The change proposed actually doesn't affect the while loop since it doesn't return a boolean and, therefore, this is not the define solution. Although assert_feasible
originally was, indeed, wrong (because it would never raise the second ValueError
it proposes to check), fixing it still persist the threshold issue (I'm making some tests locally).
The issue might be inside AZP class in the function fit_from_scipy_sparse_matrix
since it can generate non-contiguous regions (added the corrected assert_feasible
function on it and checked that) and also regions that do not respect the threshold.
Fixed in https://github.com/pysal/region/pull/33.
Hello,
So, I found some unusual pattern in the classes generated by the AZPBasicTabu local search class. Please take a look at this notebook (https://github.com/renanxcortes/region/blob/maxp-debug/region/notebooks/maxp-BasicTabu-bugs.ipynb).

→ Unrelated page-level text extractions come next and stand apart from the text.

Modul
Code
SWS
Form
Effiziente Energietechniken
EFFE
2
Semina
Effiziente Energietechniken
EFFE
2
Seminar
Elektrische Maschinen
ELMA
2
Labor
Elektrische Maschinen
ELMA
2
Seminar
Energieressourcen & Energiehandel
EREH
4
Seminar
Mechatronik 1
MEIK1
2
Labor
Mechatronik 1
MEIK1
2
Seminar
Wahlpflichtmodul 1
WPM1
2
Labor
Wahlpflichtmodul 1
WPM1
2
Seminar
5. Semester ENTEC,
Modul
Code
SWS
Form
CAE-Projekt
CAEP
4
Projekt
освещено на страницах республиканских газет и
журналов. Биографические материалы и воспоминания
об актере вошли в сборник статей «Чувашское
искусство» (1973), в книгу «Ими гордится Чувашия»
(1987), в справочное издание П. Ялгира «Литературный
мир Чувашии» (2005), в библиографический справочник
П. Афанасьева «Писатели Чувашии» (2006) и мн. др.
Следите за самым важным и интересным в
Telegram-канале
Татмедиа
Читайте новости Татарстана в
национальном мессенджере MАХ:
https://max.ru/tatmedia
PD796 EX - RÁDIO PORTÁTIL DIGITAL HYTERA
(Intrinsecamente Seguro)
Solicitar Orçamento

If you experience a problem seeing this notebook, you can fork/download it and reproduce locally (the lattice shapefile used is in the same repo of the branch).
As far as understood, the clusters should respect some kind of spatial constrained that would be established by the spatial weights matrices. So, in these examples, I used a 10x10 regular lattice for both a Queen matrix and Rook matrix and run the default max-p and also establishing the AZPBasicTabu local search. You can see that in the default the spatial constraints are respected, however, for the AZPBasicTabu it looks like the generating classes have strange spatial allocation.

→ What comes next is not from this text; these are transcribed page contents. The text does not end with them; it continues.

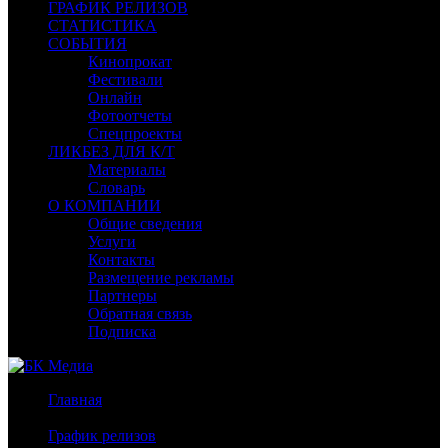
ГРАФИК РЕЛИЗОВ
СТАТИСТИКА
СОБЫТИЯ
Кинопрокат
Фестивали
Онлайн
Фотоотчеты
Спецпроекты
ЛИКБЕЗ ДЛЯ К/Т
Материалы
Словарь
О КОМПАНИИ
Общие сведения
Услуги
Контакты
Размещение рекламы
Партнеры
Обратная связь
Подписка
Главная
/
График релизов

For the Queen matrix, you can see an 'island' of the Yellow class and for the Rook matrix, you can see some 'Queen-like' pattern of the groups, which I'm assuming shouldn't be desired.
In addition, following the issue described in https://github.com/pysal/region/issues/31 this notebook presents an example where the total generated for each class can be below the threshold established. You can see the values 8322 (Class 3) and 9166 (Class 5) for the Queen matrix case where it is below the established 10000.
Therefore, I think that this AZPBasicTabu local search has two bugs on it. I'll keep exploring other options to check if this happens in other cases.